Monday, March 18, 2013

The History of Crime Mapping and Its Use by American Police Departments


     In an article published in 2006 in the Alaska Justice Forum, Sharon Chamard discusses the history of crime mapping, the advantages and disadvantages of computerized crime mapping, and the decreasing number of police departments that are conducting crime mapping analysis.

     Crime mapping can trace its origins back to 1829 France, when Adriano Balbi and Andre Michel Guerry created maps that showed the relationship between education levels and violent crimes. By the mid-19th century that practice had made its way over to England and Wales, where the techniques was applied to other types of crimes. In the early 1900s, the University of Chicago started using the technique for various studies. The maps that were produced could be 70 feet in length and take many hours in meticulous work to color in areas or put thousands of dots representing points of interest. Crime mapping was not widely adopted until the late 1980s, when desktop computers became widely available to police departments.
     While computers have made the use of crime mapping easier and more widely adopted, there are still issues with it. Chamard cites the learning curve of mapping software, specifically ArcView and MapInfo as an issue, especially in departments that have a relatively low number of personnel.
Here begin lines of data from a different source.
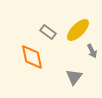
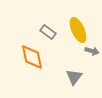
yellow ellipse: rotated 70 degrees counterclockwise
gray arrow: rotated 48 degrees counterclockwise
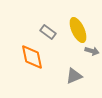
gray triangle: moved 1 px up; rotated 30 degrees clockwise
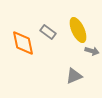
orange diamond: moved 9 px left, 14 px up
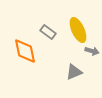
orange diamond: moved 2 px right, 8 px down
gray triangle: moved 4 px up
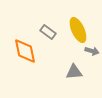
gray triangle: rotated 18 degrees clockwise
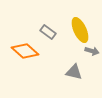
yellow ellipse: moved 2 px right
orange diamond: rotated 36 degrees counterclockwise
gray triangle: rotated 18 degrees clockwise
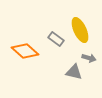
gray rectangle: moved 8 px right, 7 px down
gray arrow: moved 3 px left, 7 px down
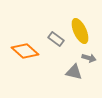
yellow ellipse: moved 1 px down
There are also issues of integrating crime mapping into the normal department routine. A third issue is that the majority of departments using the technology for crime mapping end up using the software to create pin maps and hot spot maps, both of which are at the low end of analysis. Analysis above these levels requires some knowledge of cartography and GIS, which the majority of police departments lack.
     The last issue Chamard examines is why a large number of departments stop using this technique. A study  by Chamard from 1997 to 1999 found that of 615 departments that reported using crime mapping, 242 had stopped using it by 1999. The study found that department size was the best predictor of discontinuance. Departments with less than 250 sworn officers were much more likely to discontinue crime mapping than departments with more than 250. Issues with crime mapping that were specifically stated ranged from software issues, issues obtaining current maps, and a lack of benefit using the technique.
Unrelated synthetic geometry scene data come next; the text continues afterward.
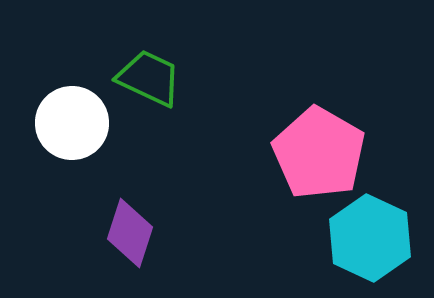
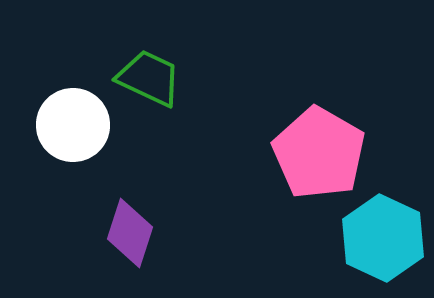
white circle: moved 1 px right, 2 px down
cyan hexagon: moved 13 px right
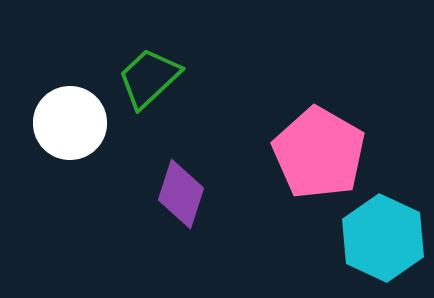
green trapezoid: rotated 68 degrees counterclockwise
white circle: moved 3 px left, 2 px up
purple diamond: moved 51 px right, 39 px up
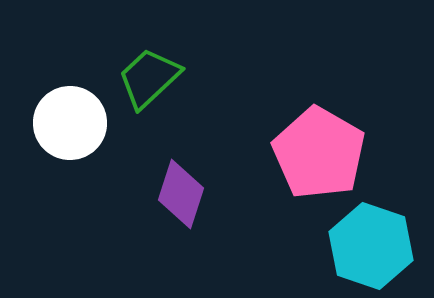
cyan hexagon: moved 12 px left, 8 px down; rotated 6 degrees counterclockwise
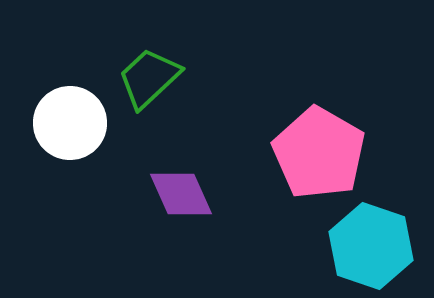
purple diamond: rotated 42 degrees counterclockwise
     The most noticeable issue with Charmden's paper is that it does not go into detail on the utility of the technique. She cites issues that departments have had in implementing crime mapping with computers, which is almost a moot point considering the alternative of utilizing the technique without computers. She also discusses interesting studies showing that a large number of departments that have used crime mapping in the past have stopped. She lists various reasons why this is happening, but she never once goes into the effectiveness of the technique. Granted that this paper is not aimed at explaining the merits of crime mapping, but it would have been helpful, especially since she hints at its use if properly used.    
     Charmden's studies of why departments have stopped utilizing the technique present two problems with crime mapping. The first is that the benefits of the technique do not seem to be fully known. This can be attributed to the learning curve of the software and the technical expertise that most departments lack. Departments with more personnel have larger budgets, meaning of they do not directly hire someone with the expertise to use the software, they can at least afford to send interested personnel to classes, giving them the technical expertise. This would also allow deeper analysis past the pin maps and hot spot maps that are commonly created. By effectively utilizing deeper analysis, the ability for crime maps to eliminate uncertainty would increase, demonstrating their usefulness.
     The second issue with crime mapping is that it might not be applicable to all departments. While the technique can be applied to cities, the same might not be said for suburban and rural areas. These areas are normally larger, with more spread out crime. These departments are also typically smaller than city departments, meaning that their resources are more limited. With more limited resources and a less centralized area, crime mapping might not be as useful or needed as with urban departments.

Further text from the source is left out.